Le nombre de chômeurs va augmenter de manière spectaculaire dans les prochaines semaines. La semaine du 20 mars, 3.2 millions de personnes ont initié une demande d’allocation chômage contre 282 000 la semaine précédente. Les économistes de Bloomberg s’attendent à ce que pour la semaine du 27 mars, 3.7 millions de personnes aient déposé un dossier de demande d’allocation. 

A titre d’exemple, 630 000 magasins de commerce de détail ont fermé aux USA et pour beaucoup commencent à licencier leur personnel. La Fédération Nationale de la Distribution estime que le chiffre d’affaires perdu en trois mois de fermeture escomptés est de 430 milliards de dollars.

La composante « nouvelles commandes » de l’ISM manufacturing s’est établi à 42.2 en mars, en baisse de 7.6 point par rapport au mois précédent.

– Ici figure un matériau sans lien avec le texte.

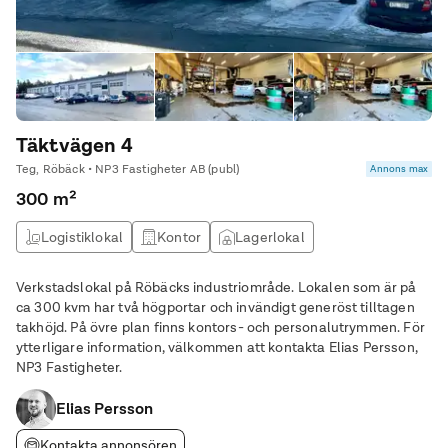
Täktvägen 4
Teg, Röbäck • NP3 Fastigheter AB (publ)
Annons max
300 m²
Logistiklokal
Kontor
Lagerlokal
Produktionslokal
Verkstadslokal på Röbäcks industriområde. Lokalen som är på
ca 300 kvm har två högportar och invändigt generöst tilltagen
takhöjd. På övre plan finns kontors- och personalutrymmen. För
ytterligare information, välkommen att kontakta Elias Persson,
NP3 Fastigheter.
Elias Persson
Kontakta annonsören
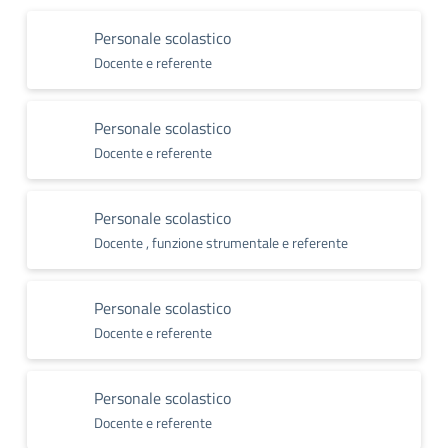
Personale scolastico
Docente e referente
Personale scolastico
Docente e referente
Personale scolastico
Docente , funzione strumentale e referente
Personale scolastico
Docente e referente
Personale scolastico
Docente e referente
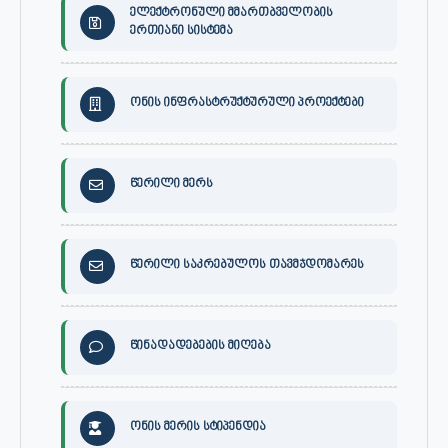
ელექტრონული მმართბველობის
ერთიანი სისტემა
ონის ინფრასტრუქტურული პროექტები
წერილი მერს
წერილი საკრებულოს თავმჯდომარეს
წინადადებების მიღება
ონის მერის სტიპენდია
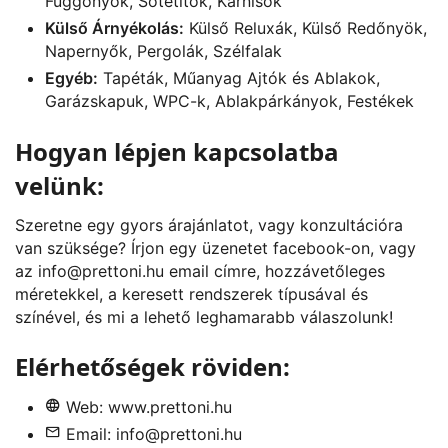
Függönyök, Sötétítők, Karnisok
Külső Árnyékolás:
Külső Reluxák, Külső Redőnyök,
Napernyők, Pergolák, Szélfalak
Egyéb:
Tapéták, Műanyag Ajtók és Ablakok,
Garázskapuk, WPC-k, Ablakpárkányok, Festékek
Hogyan lépjen kapcsolatba
velünk:
Szeretne egy gyors árajánlatot, vagy konzultációra
van szüksége? Írjon egy üzenetet
facebook
-on, vagy
az
info@prettoni.hu
email címre, hozzávetőleges
méretekkel, a keresett rendszerek típusával és
színével, és mi a lehető leghamarabb válaszolunk!
Elérhetőségek röviden:
Web:
www.prettoni.hu
Email:
info@prettoni.hu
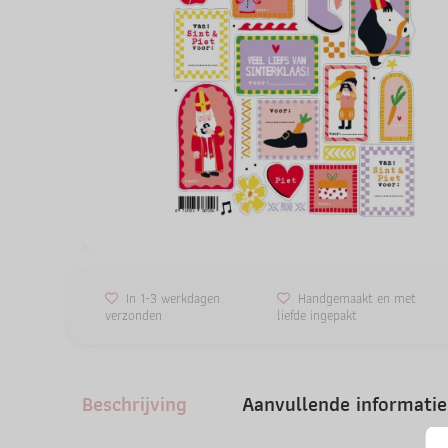
In 1-3 werkdagen
Handgemaakt en met
verzonden
liefde ingepakt
Beschrijving
Aanvullende informatie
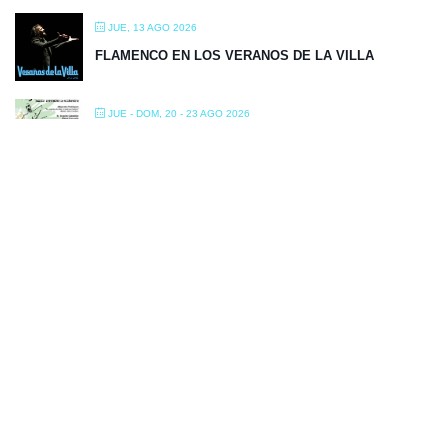
JUE, 13 AGO 2026
FLAMENCO EN LOS VERANOS DE LA VILLA
JUE - DOM, 20 - 23 AGO 2026
TAGARNINA FEST 2026
VIE - SÁB, 21 - 29 AGO 2026
FLAMENCO ON FIRE 2026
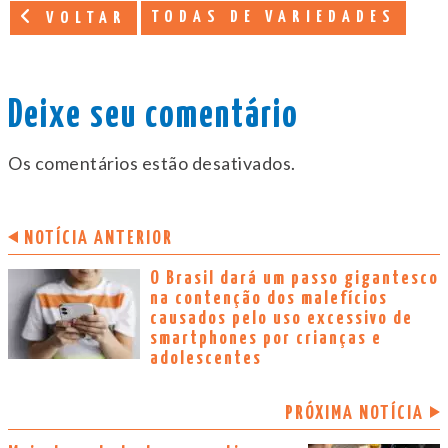
TODAS DE VARIEDADES
VOLTAR
Deixe seu comentário
Os comentários estão desativados.
NOTÍCIA ANTERIOR
O Brasil dará um passo gigantesco
na contenção dos malefícios
causados pelo uso excessivo de
smartphones por crianças e
adolescentes
PRÓXIMA NOTÍCIA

Il n’est pas sûr que le plan de relance de l’administration américaine suffise à provoquer la reprise rapide que certains attendent. Sur les 2000 milliards de dollars annoncés par l’administration Trump, seule environ la moitié consiste en une aide directe aux agents économiques (290 milliards de versements aux ménages, 290 milliards de dollars de baisse d’impôts et 260 milliards de dollars pour augmenter les allocations chômage). Une grande part est constituée de prêts pour traverser la crise (532 milliards de prêts aux grandes entreprises et 377 milliards de prêts aux petites entreprises). Ceci n’empêchera pas une récession et ne garantit pas une reprise rapide dans un contexte où les entreprises conserveront un comportement d’investissement et d’embauche prudent. 

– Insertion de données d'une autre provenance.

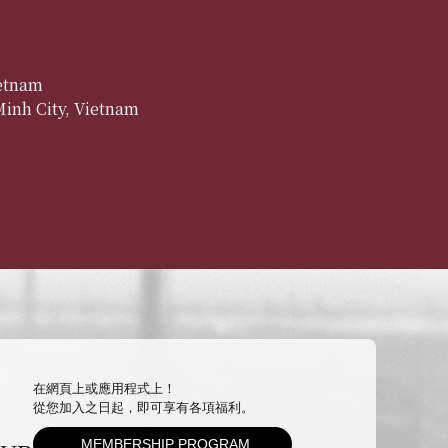
etnam
inh City, Vietnam
在網頁上或應用程式上！
從您加入之日起，即可享有各項福利。
MEMBERSHIP PROGRAM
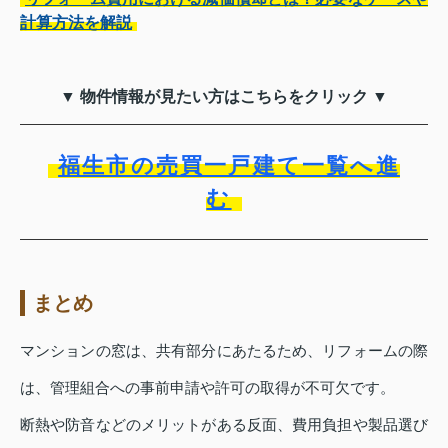
計算方法を解説
▼ 物件情報が見たい方はこちらをクリック ▼
福生市の売買一戸建て一覧へ進
む
まとめ
マンションの窓は、共有部分にあたるため、リフォームの際
は、管理組合への事前申請や許可の取得が不可欠です。
断熱や防音などのメリットがある反面、費用負担や製品選び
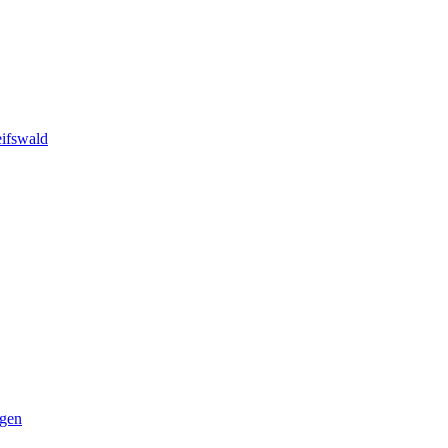
ifswald
ngen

Le marchés des actions, avec un indice S&P 500 aux niveaux de début 2019, n’intègre peut-être pas complètement ce scénario économique.  Il faut par ailleurs ajouter que le moteur des rachats d’actions va être au point mort pour un certain temps, à la fois du fait de l’initiative des entreprises et de la pression des pouvoirs publics. Quant aux versements des dividendes, la banque d’investissement Jefferies estime qu’une soixantaine de grandes entreprises américaines pourrait couper leur dividendes.

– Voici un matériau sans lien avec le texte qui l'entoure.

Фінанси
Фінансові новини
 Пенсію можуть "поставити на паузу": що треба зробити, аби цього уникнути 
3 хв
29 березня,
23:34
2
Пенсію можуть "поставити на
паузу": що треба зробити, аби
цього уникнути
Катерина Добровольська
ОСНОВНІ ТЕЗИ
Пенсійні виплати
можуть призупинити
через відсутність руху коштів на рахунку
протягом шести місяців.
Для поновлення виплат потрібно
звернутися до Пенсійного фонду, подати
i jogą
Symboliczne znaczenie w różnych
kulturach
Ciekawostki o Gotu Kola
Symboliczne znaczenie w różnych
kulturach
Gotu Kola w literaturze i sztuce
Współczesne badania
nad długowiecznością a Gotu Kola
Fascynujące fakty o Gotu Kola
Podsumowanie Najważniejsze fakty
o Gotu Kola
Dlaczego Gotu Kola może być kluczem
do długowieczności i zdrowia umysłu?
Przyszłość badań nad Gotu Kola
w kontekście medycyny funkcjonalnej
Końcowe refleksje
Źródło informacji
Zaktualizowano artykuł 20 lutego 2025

Le mouvement est d’ailleurs également en marche de ce côté-ci de l’Atlantique avec en France de nombreuses entreprises qui ont annoncé qu’elle allait supprimer ou réduire le dividende 2019 : Engie, Dassault Aviation, M6, Coface, Veolia, Michelin, Société Générale, Natixis, ADP, Nexans, Airbus, Safran, JC Decaux, Altice, CNP, Auchan.

3) Confirmation de la forte dégradation de la situation européenne

En Europe, l’indice PMI manufacturier a été confirmé à 44.5 contre 49.2 le mois précédent et l’indice PMI des services s’est établi à 28.4 contre 52.6 le mois précédent.

Achevé de rédiger le 2 avril par Florent Delorme, Macro stratégiste
Source : Bloomberg pour toutes les données à l’exception des données sur le commerce de détail aux USA qui proviennent du Financial Times.